「家で看たい」と思うのは、すごく自然な気持ち。

20代~30代位の男女といえば、就職、結婚、育児といった、人生のステップをふみながら一人前になっていくというビジョンを思い描く人がほとんどではないでしょうか。

同年代の仲間の多くは、社会人としての基盤を築いている。そんな時期を親族の介護にささげている「若者ケアラー」たちの声は、社会には極めて届きづらいというのが現状です。

しかし、こうした若者たちの多くは、介護が必要となった家族に寄り添う、それも、住み慣れた我が家で、一緒に過ごす時間を大切にしたい、という、強い気持ちによって支えられています。

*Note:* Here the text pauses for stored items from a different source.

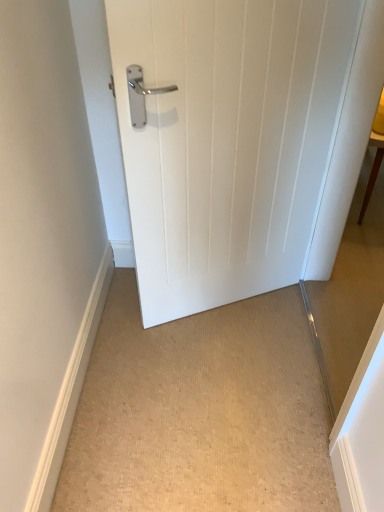 Consider the image. Measure the distance between white matte door at center and camera.

They are 1.04 meters apart.

At what (x,y) coordinates should I click in order to perform the action: click on white matte door at center. Please return your answer as a coordinate pair (x, y). Image resolution: width=384 pixels, height=512 pixels. Looking at the image, I should click on (227, 141).

Describe the element at coordinates (227, 141) in the screenshot. I see `white matte door at center` at that location.

You are a GUI agent. You are given a task and a screenshot of the screen. Output one action in this format:
    pyautogui.click(x=<x>, y=<y>)
    Task: Click on the white matte door at center
    The width and height of the screenshot is (384, 512).
    Given the screenshot: What is the action you would take?
    pyautogui.click(x=227, y=141)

ベタな表現でいうと、子ども時代の自分の心に寄り添ってくれた家族への恩返し。つまりそれは、損得勘定抜きにした、無償の愛情と呼んでもよいでしょう。

30代前半の筆者が、祖母を介護することを決心した際、周りは異口同音に、
「仕事も辞めなあかんしいつまで続くかわからんやん」と反対しました。

そのとき筆者の脳裏をかすめたのは、母親にかわり、「孫育て」に奮闘してくれた頃の、強くやさしい祖母の姿、そして、「シンゴくん」と筆者を呼ぶ、その声でした。